Bottom-Line Thinking
“What’s the bottom line?” We all have asked that question in one circumstance or another. In a business transaction, it refers to the final cost of a particular item. If we are interviewing for a job, the bottom line for the potential employer might be a requirement that we be willing to work on the Sabbath. In essence, the bottom line takes us down to the foundation of any circumstance, and on that foundation, we can plot our course.
Bottom-line thinking is essential in running a successful above-board business. The same holds true in our spiritual lives. Through Solomon, God says, “Let us hear the conclusion of the whole matter: Fear God and keep His commandments, for this is man’s all. For God will bring every work into judgment, Including every secret thing, whether good or evil” (Ecclesiastes 12:13–14). That is a believer’s bottom line.
It is a wonderful bottom line, but there is more to it than meets the eye at first. John, the apostle, wrote, “If we say that we have no sin, we deceive ourselves, and the truth is not in us. If we confess our sins, He is faithful and just to forgive us our sins and to cleanse us from all unrighteousness” (1 John 1:8–9). We do still sin, if only in our minds, but through honesty borne of humility and repentance, God promises to cleanse us and forgive us. By this means, the bottom line remains our foundation.
The apostle also points to something that can and will, if we allow it, wreck our bottom line. “If we say that we have fellowship with Him, and walk in darkness, we lie and do not practice the truth” (1 John 1:6). If we pretend to have a spiritual connection with God, but our fruits show that we have no heart to truly repent and confess our sins to God, we will lose the light of the Holy Spirit.

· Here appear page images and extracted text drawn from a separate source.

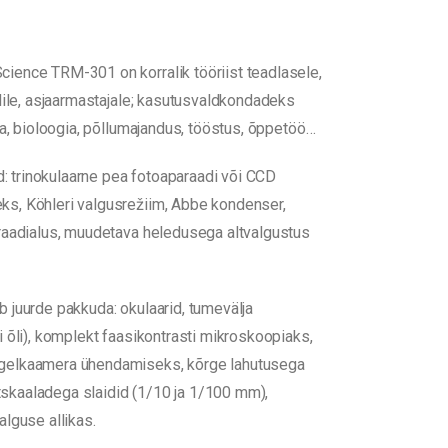
ience TRM-301 on korralik tööriist teadlasele,
ndile, asjaarmastajale; kasutusvaldkondadeks
ia, bioloogia, põllumajandus, tööstus, õppetöö…
trinokulaarne pea fotoaparaadi või CCD
s, Köhleri valgusrežiim, Abbe kondenser,
raadialus, muudetava heledusega altvalgustus
 juurde pakkuda: okulaarid, tumevälja
 õli), komplekt faasikontrasti mikroskoopiaks,
gelkaamera ühendamiseks, kõrge lahutusega
kaaladega slaidid (1/10 ja 1/100 mm),
alguse allikas.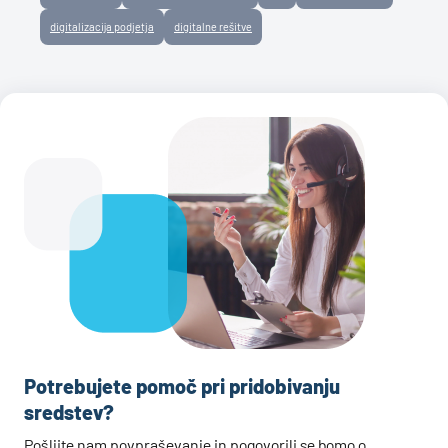
digitalizacija podjetja
digitalne rešitve
Potrebujete pomoč pri pridobivanju
sredstev?
Pošljite nam povpraševanje in pogovorili se bomo o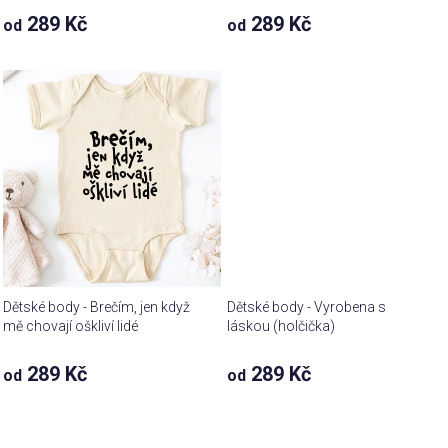
289 Kč
289 Kč
od
od
Dětské body - Brečím, jen když
Dětské body - Vyrobena s
mě chovají oškliví lidé
láskou (holčička)
289 Kč
289 Kč
od
od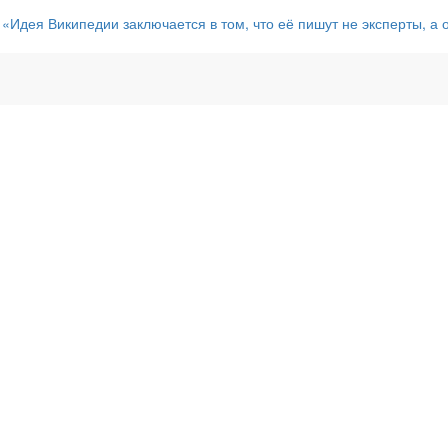
 «Идея Википедии заключается в том, что её пишут не эксперты, а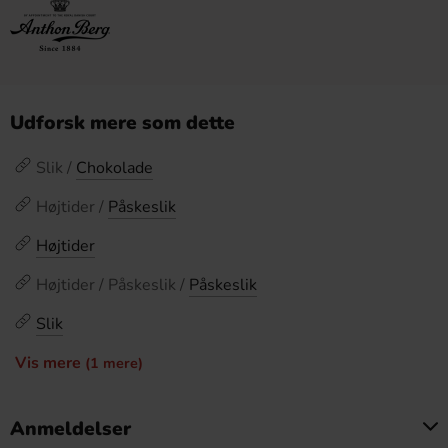
Udforsk mere som dette
Slik /
Chokolade
Højtider /
Påskeslik
Højtider
Højtider / Påskeslik /
Påskeslik
Slik
Vis mere
(1 mere)
Anmeldelser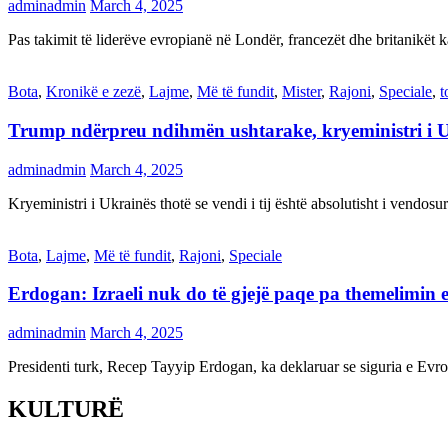
adminadmin
March 4, 2025
Pas takimit të liderëve evropianë në Londër, francezët dhe britanikët 
Bota
,
Kronikë e zezë
,
Lajme
,
Më të fundit
,
Mister
,
Rajoni
,
Speciale
,
t
Trump ndërpreu ndihmën ushtarake, kryeministri i 
adminadmin
March 4, 2025
Kryeministri i Ukrainës thotë se vendi i tij është absolutisht i vendo
Bota
,
Lajme
,
Më të fundit
,
Rajoni
,
Speciale
Erdogan: Izraeli nuk do të gjejë paqe pa themelimin e 
adminadmin
March 4, 2025
Presidenti turk, Recep Tayyip Erdogan, ka deklaruar se siguria e Ev
KULTURË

You see, it is possible to proclaim the bottom line and yet be totally foundationless. “You who make your boast in the law, do you dishonor God through breaking the law? For “the name of God is blasphemed among the Gentiles because of you,” as it is written” (Romans 2:23–24). Not only does such fakery leave us foundationless, but it also encourages the unbelieving to blaspheme God!
Here, Paul reminds us how to maintain and build on that solid foundation. “Now we have received, not the spirit of the world, but the Spirit which is from God, that we might know the things that have been freely given to us by God. These things we also speak, not in words which man’s wisdom teaches but which the Holy Spirit teaches, comparing spiritual things with spiritual” (1 Corinthians 2:12–13). The Holy Spirit, which leads us into all truth, will help us recognize the areas in our spiritual lives that need to be overcome. If we yield to its lead, it will help to perfect us over time.
Bottom-line thinking comes from God through the Holy Spirit.